What is expected ▸ Copy each line of the records that contains the word "Стол".

------------------------------------

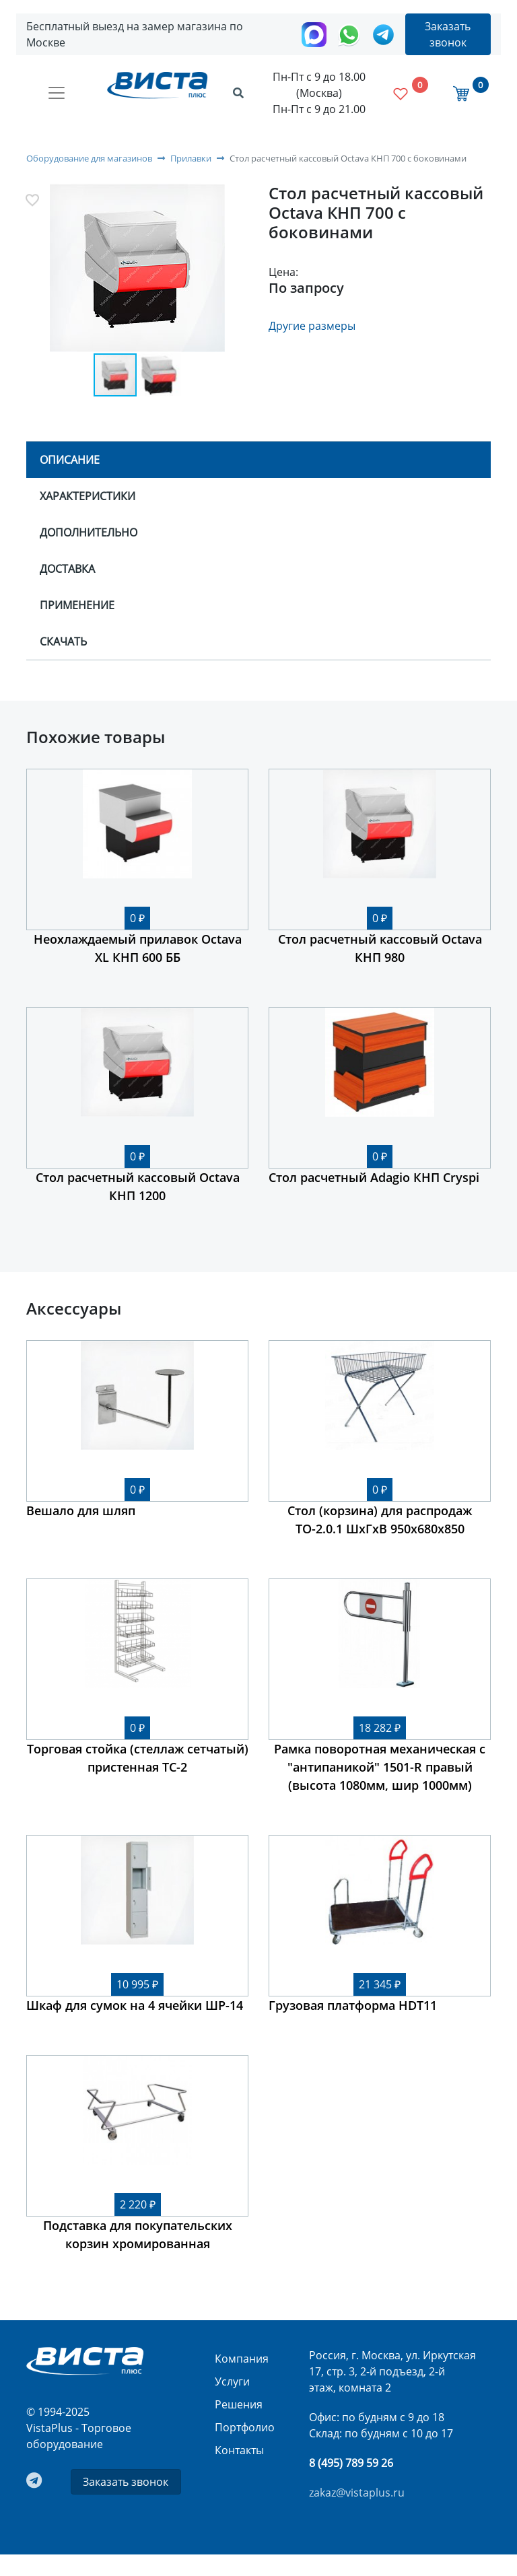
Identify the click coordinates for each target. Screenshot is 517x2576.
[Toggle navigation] (56, 92)
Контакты (239, 2450)
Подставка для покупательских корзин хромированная (137, 2234)
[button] (138, 269)
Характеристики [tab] (87, 496)
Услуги (232, 2381)
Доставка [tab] (67, 568)
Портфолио (245, 2427)
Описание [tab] (70, 459)
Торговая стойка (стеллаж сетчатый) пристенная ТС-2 (137, 1758)
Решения (239, 2404)
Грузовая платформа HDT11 (353, 2005)
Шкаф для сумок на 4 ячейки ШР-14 (134, 2005)
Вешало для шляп (80, 1510)
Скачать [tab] (63, 641)
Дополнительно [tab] (88, 532)
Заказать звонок (448, 34)
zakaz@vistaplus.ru (357, 2492)
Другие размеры (312, 325)
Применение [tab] (77, 605)
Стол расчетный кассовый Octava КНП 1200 (138, 1186)
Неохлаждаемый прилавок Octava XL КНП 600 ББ (138, 948)
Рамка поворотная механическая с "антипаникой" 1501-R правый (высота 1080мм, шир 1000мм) (379, 1767)
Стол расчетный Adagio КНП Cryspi (374, 1177)
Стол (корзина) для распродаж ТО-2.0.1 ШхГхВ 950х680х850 (379, 1519)
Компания (242, 2358)
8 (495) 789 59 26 (351, 2463)
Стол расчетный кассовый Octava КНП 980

------------------------------------

Exercise answer ▸
Стол расчетный кассовый Octava КНП 1200 (138, 1186)
Стол расчетный Adagio КНП Cryspi (374, 1177)
Стол (корзина) для распродаж ТО-2.0.1 ШхГхВ 950х680х850 (379, 1519)
Стол расчетный кассовый Octava КНП 980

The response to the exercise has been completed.